In a remote aboriginal community of 900 people, over the past 25 years there have been 8 suicides, 13 murders (and 12 murderers) - mostly between 1986 and 2001. A wet canteen opened in the community in 1985. A recent report by Tony Fitzgerald has suggested prohibiting alcohol in Cape York's indigenous communities. However only one aboriginal leader (Noel Pearson) has supported this - and political leaders outside Queensland are indifferent (Neil R., 'Uphill slog to turn off grog', Courier Mail, 4/12/01)
The ATSIC chairman has indicated support for recommendation of the Fitzgerald inquiry - about closing liquor outlets in aboriginal communities. However some aboriginal women objected - noting the high cost of taxi fares to travel elsewhere to buy alcohol (Koch T. 'ASTIC backs Cape reforms', Courier Mail, 29/11/01)

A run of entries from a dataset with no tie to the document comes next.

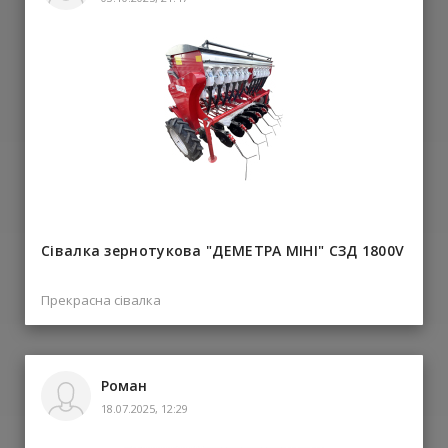
Сівалка зернотукова "ДЕМЕТРА МІНІ" СЗД 1800V
Прекрасна сівалка
Роман
18.07.2025, 12:29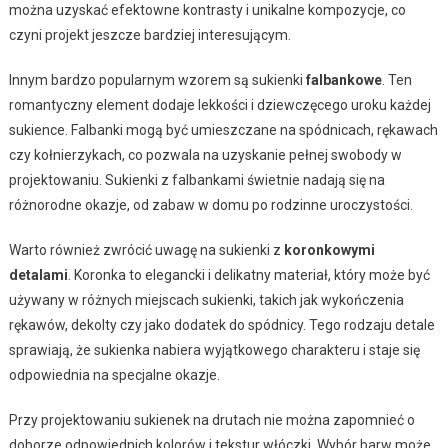
można uzyskać efektowne kontrasty i unikalne kompozycje, co
czyni projekt jeszcze bardziej interesującym.
Innym bardzo popularnym wzorem są sukienki
falbankowe
. Ten
romantyczny element dodaje lekkości i dziewczęcego uroku każdej
sukience. Falbanki mogą być umieszczane na spódnicach, rękawach
czy kołnierzykach, co pozwala na uzyskanie pełnej swobody w
projektowaniu. Sukienki z falbankami świetnie nadają się na
różnorodne okazje, od zabaw w domu po rodzinne uroczystości.
Warto również zwrócić uwagę na sukienki z
koronkowymi
detalami
. Koronka to elegancki i delikatny materiał, który może być
używany w różnych miejscach sukienki, takich jak wykończenia
rękawów, dekolty czy jako dodatek do spódnicy. Tego rodzaju detale
sprawiają, że sukienka nabiera wyjątkowego charakteru i staje się
odpowiednia na specjalne okazje.
Przy projektowaniu sukienek na drutach nie można zapomnieć o
doborze odpowiednich kolorów i tekstur włóczki. Wybór barw może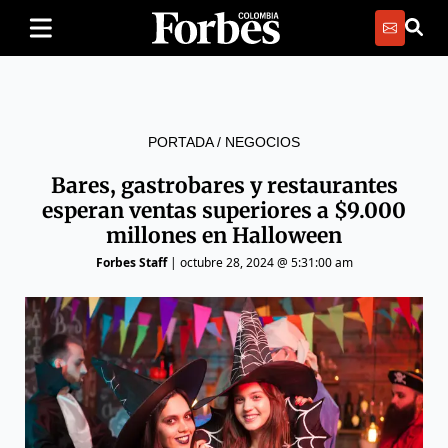
PORTADA
/
NEGOCIOS
Bares, gastrobares y restaurantes
esperan ventas superiores a $9.000
millones en Halloween
Forbes Staff
|
octubre 28, 2024 @ 5:31:00 am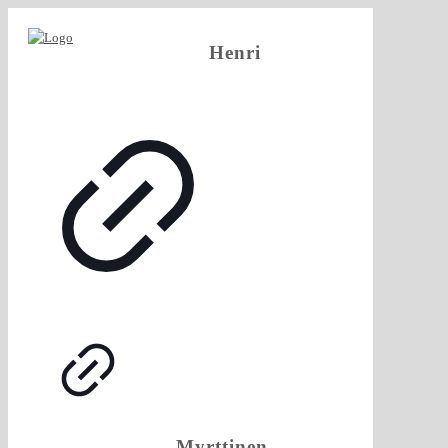
Henri
Myrttinen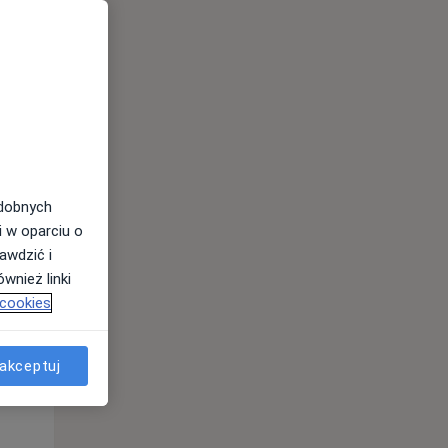
odobnych
i w oparciu o
awdzić i
Wt,
Śr,
Czw,
wnież linki
11 Sie
12 Sie
13 Sie
 cookies
akceptuj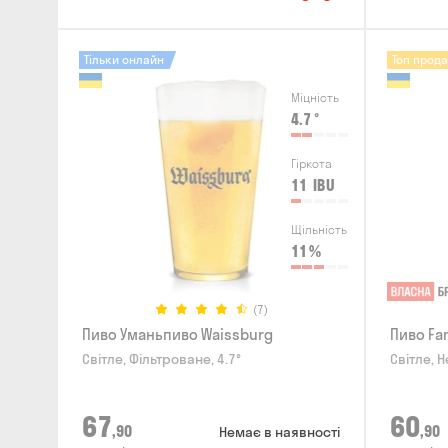
Тільки онлайн
Топ прод
Міцність
4.7
°
Гіркота
11
IBU
Щільність
11
%
(7)
Пиво Уманьпиво Waissburg
Пиво Fa
Світле, Фільтроване, 4.7°
Світле, Н
67
60
,90
,90
Немає в наявності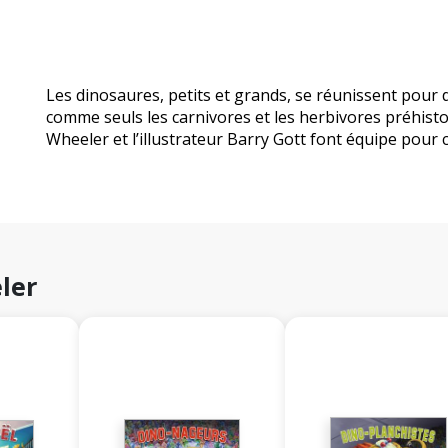
Les dinosaures, petits et grands, se réunissent pour 
comme seuls les carnivores et les herbivores préhistor
Wheeler et l’illustrateur Barry Gott font équipe pour 
ler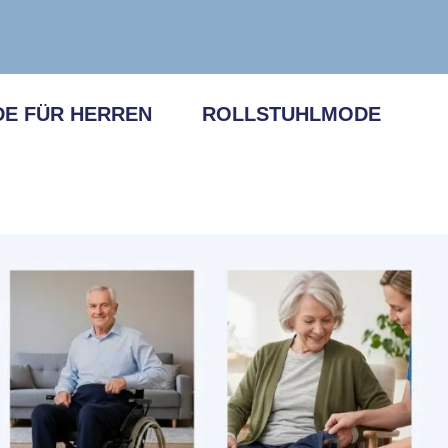
E FÜR HERREN
ROLLSTUHLMODE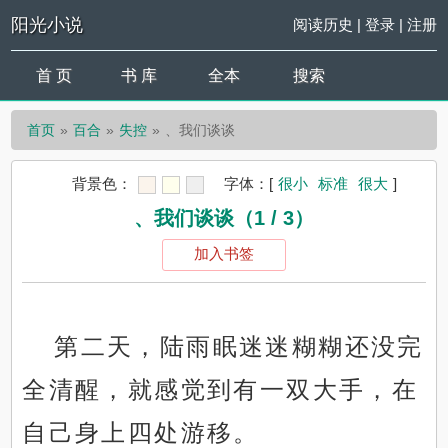
阳光小说
阅读历史
|
登录
|
注册
首 页
书 库
全本
搜索
首页
百合
失控
、我们谈谈
背景色：
字体：
[
很小
标准
很大
]
、我们谈谈（1 / 3）
加入书签
第二天，陆雨眠迷迷糊糊还没完
全清醒，就感觉到有一双大手，在
自己身上四处游移。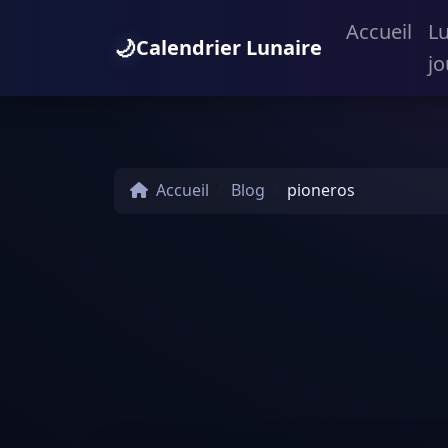
Accueil
L
🌙
Calendrier Lunaire
jo
Accueil
Blog
pioneros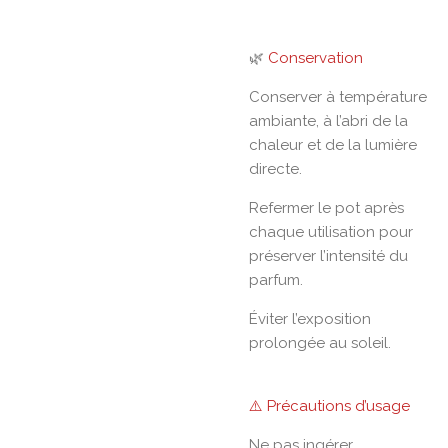
🌿
Conservation
Conserver à température
ambiante, à l’abri de la
chaleur et de la lumière
directe.
Refermer le pot après
chaque utilisation pour
préserver l’intensité du
parfum.
Éviter l’exposition
prolongée au soleil.
⚠️ Précautions d’usage
Ne pas ingérer.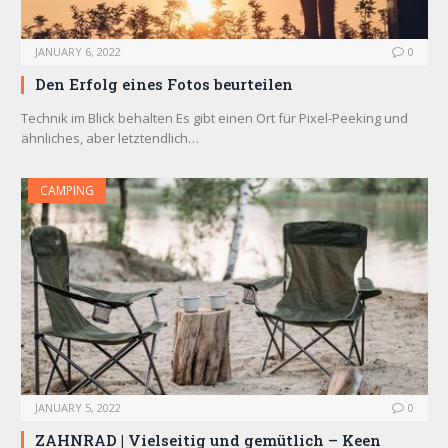
JANUARY 6, 2022
0
Den Erfolg eines Fotos beurteilen
Technik im Blick behalten Es gibt einen Ort für Pixel-Peeking und
ähnliches, aber letztendlich…
CAMPING
JANUARY 5, 2022
0
ZAHNRAD ​​| Vielseitig und gemütlich – Keen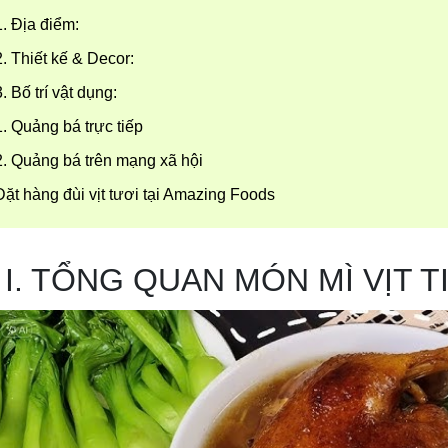
1. Địa điểm:
2. Thiết kế & Decor:
3. Bố trí vật dụng:
1. Quảng bá trực tiếp
2. Quảng bá trên mạng xã hội
Đặt hàng đùi vịt tươi tại Amazing Foods
 I. TỔNG QUAN MÓN MÌ VỊT T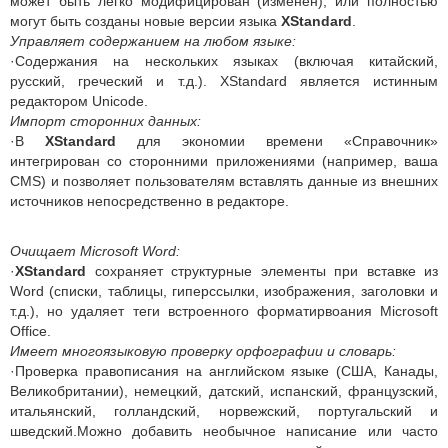
может быть легко модифицирован (изменён), или полностью
могут быть созданы новые версии языка
XStandard
.
Управляет содержанием на любом языке:
·Содержания на нескольких языках (включая китайский,
русский, греческий и т.д.). XStandard является истинным
редактором Unicode.
Импорт сторонних данных:
·В
XStandard
для экономии времени «Справочник»
интегрирован со сторонними приложениями (например, ваша
CMS) и позволяет пользователям вставлять данные из внешних
источников непосредственно в редакторе.
Очищает Microsoft Word:
·
XStandard
сохраняет структурные элементы при вставке из
Word (списки, таблицы, гиперссылки, изображения, заголовки и
т.д.), но удаляет теги встроенного форматирвоания Microsoft
Office.
Имеет многоязыковую проверку орфографии и словарь:
·Проверка правописания на английском языке (США, Канады,
Великобритании), немецкий, датский, испанский, французский,
итальянский, голландский, норвежский, португальский и
шведский.Можно добавить необычное написание или часто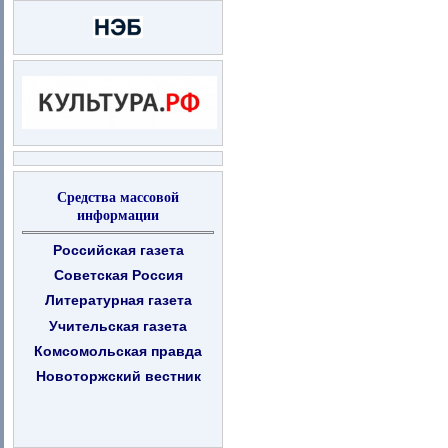
Средства массовой
информации
Российская газета
Советская Россия
Литературная газета
Учительская газета
Комсомольская правда
Новоторжский вестник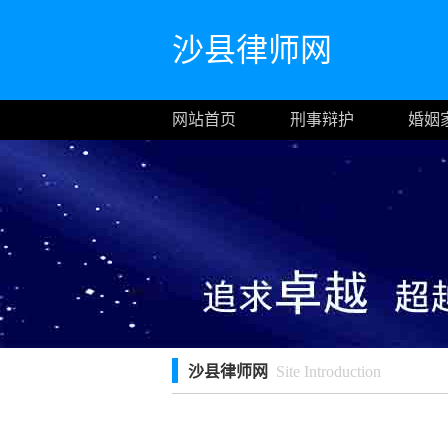
沙县律师网
网站首页
刑事辩护
婚姻
沙县律师网
Site Introduction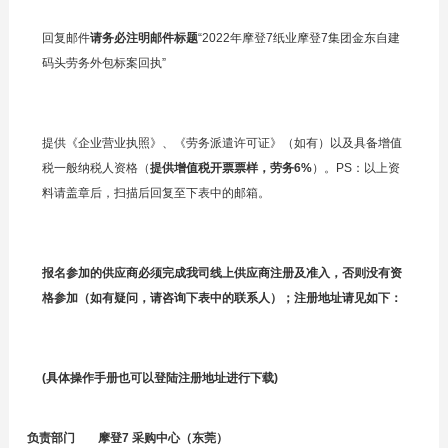
回复邮件
请务必注明邮件标题
“2022年摩登7纸业摩登7集团金东自建
码头劳务外包标案回执”
提供《企业营业执照》、《劳务派遣许可证》（如有）以及具备增值
税一般纳税人资格（
提供增值税开票票样，劳务6%
）。PS：以上资
料请盖章后，扫描后回复至下表中的邮箱。
报名参加的供应商必须完成我司线上供应商注册及准入，否则没有资
格参加（如有疑问，请咨询下表中的联系人）；注册地址请见如下：
(具体操作手册也可以登陆注册地址进行下载)
负责部门
摩登7 采购中心（东莞）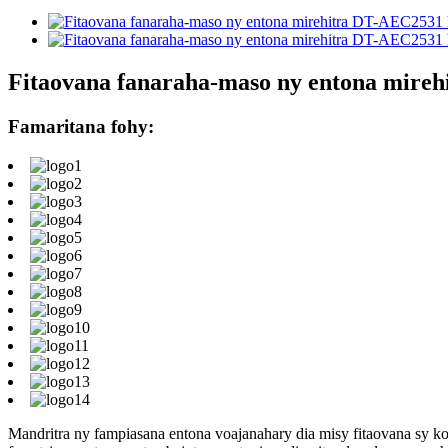
Fitaovana fanaraha-maso ny entona mireh
Famaritana fohy:
Mandritra ny fampiasana entona voajanahary dia misy fitaovana sy koj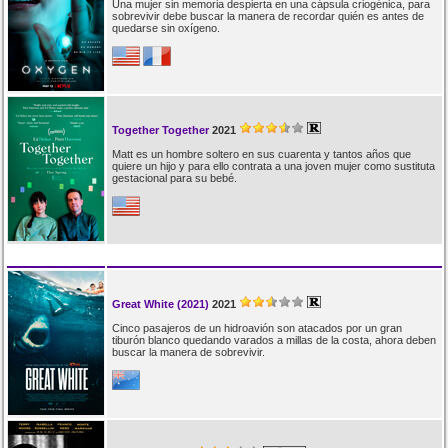
Una mujer sin memoria despierta en una cápsula criogénica, para
sobrevivir debe buscar la manera de recordar quién es antes de
quedarse sin oxígeno.
Together Together
2021
Matt es un hombre soltero en sus cuarenta y tantos años que
quiere un hijo y para ello contrata a una joven mujer como sustituta
gestacional para su bebé.
Great White (2021)
2021
Cinco pasajeros de un hidroavión son atacados por un gran
tiburón blanco quedando varados a millas de la costa, ahora deben
buscar la manera de sobrevivir.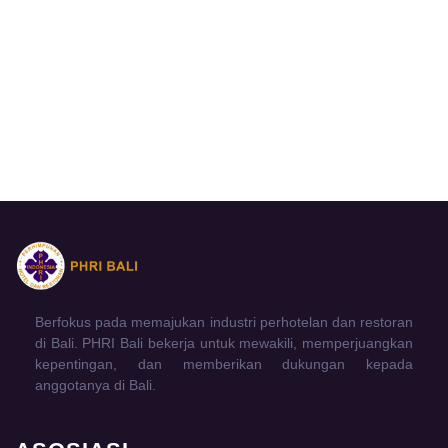
Berfokus pada memajukan industri perhotelan dan restoran
di Bali. PHRI Bali bekerja untuk mewakili, memperjuangkan
kepentingan, dan memberikan dukungan kepada
anggotanya di Bali.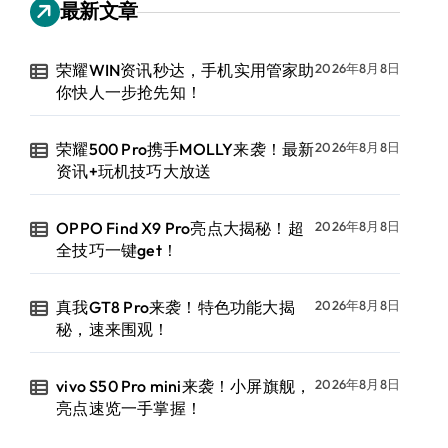
最新文章
荣耀WIN资讯秒达，手机实用管家助
2026年8月8日
你快人一步抢先知！
荣耀500 Pro携手MOLLY来袭！最新
2026年8月8日
资讯+玩机技巧大放送
OPPO Find X9 Pro亮点大揭秘！超
2026年8月8日
全技巧一键get！
真我GT8 Pro来袭！特色功能大揭
2026年8月8日
秘，速来围观！
vivo S50 Pro mini来袭！小屏旗舰，
2026年8月8日
亮点速览一手掌握！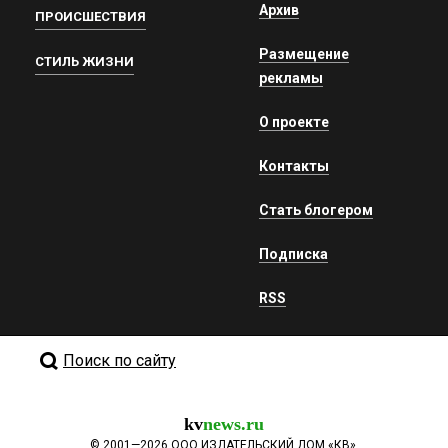
Архив
ПРОИСШЕСТВИЯ
Размещение
СТИЛЬ ЖИЗНИ
рекламы
О проекте
Контакты
Стать блогером
Подписка
RSS
Поиск по сайту
kv
news.ru
©
2001—2026
ООО ИЗДАТЕЛЬСКИЙ ДОМ «КВ».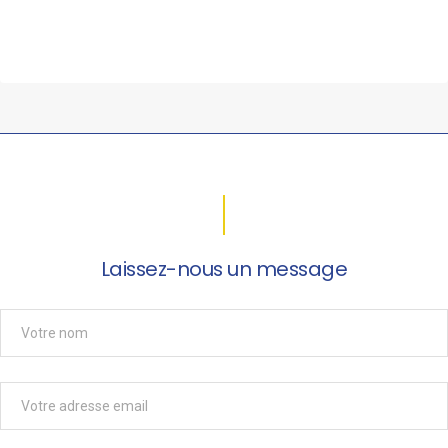
Laissez-nous un message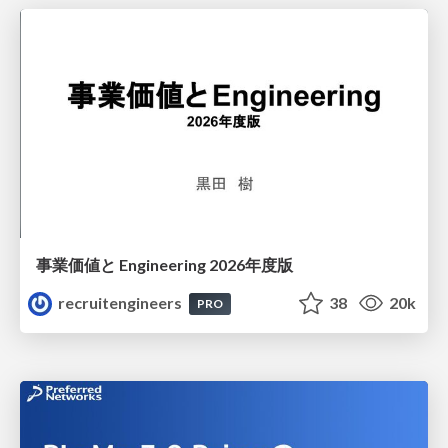
事業価値と Engineering 2026年度版
recruitengineers
38
20k
PRO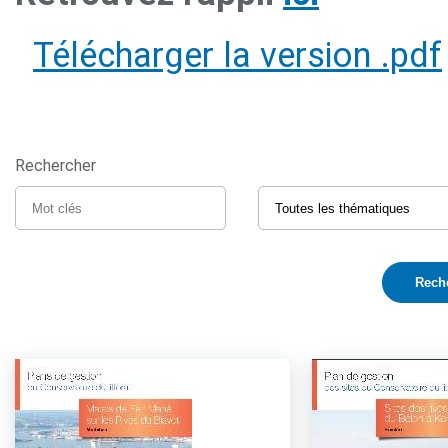
Télécharger la version .pdf
Rechercher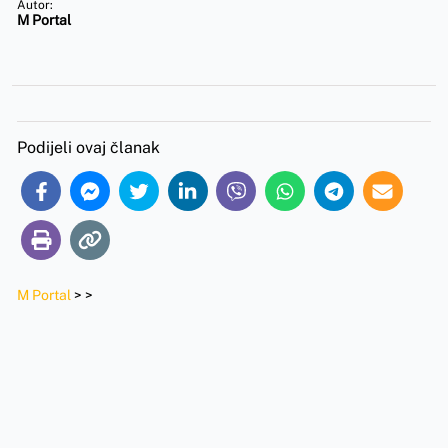
Autor:
M Portal
Podijeli ovaj članak
M Portal
>
>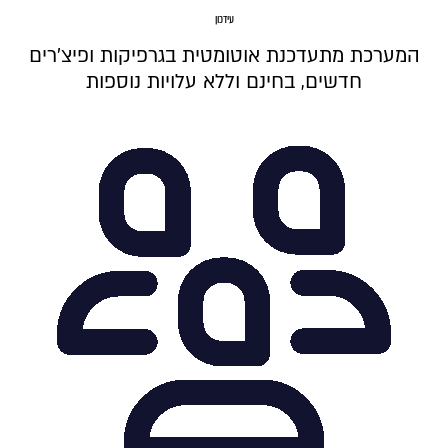
עידכון
המערכת מתעדכנת אוטומטית בגרפיקות ופיצ'רים
חדשים, בחינם וללא עלויות נוספות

Many others have previously said what Fitzgerald's report did - most particularly a report by aboriginal academic Boni Robertson which was also commissioned by the Beattie Government. Why was the Fitzgerald study needed - perhaps because the government needed to be seen to be doing something (Wenham M. 'Yet another inquiry begs the question', Courier mail, 27/11/01)
There was virtually no coverage of Tony Fitzgerald's Cape York Justice Study by media outside Queensland. There is little understanding by people in southern states of what life is like in aboriginal communities. There is concern with reconciliation and the stolen generation - yet the destructive impact of alcohol is unreported (Charlton P. 'Shouting to be heard', Courier mail, 21/11/01)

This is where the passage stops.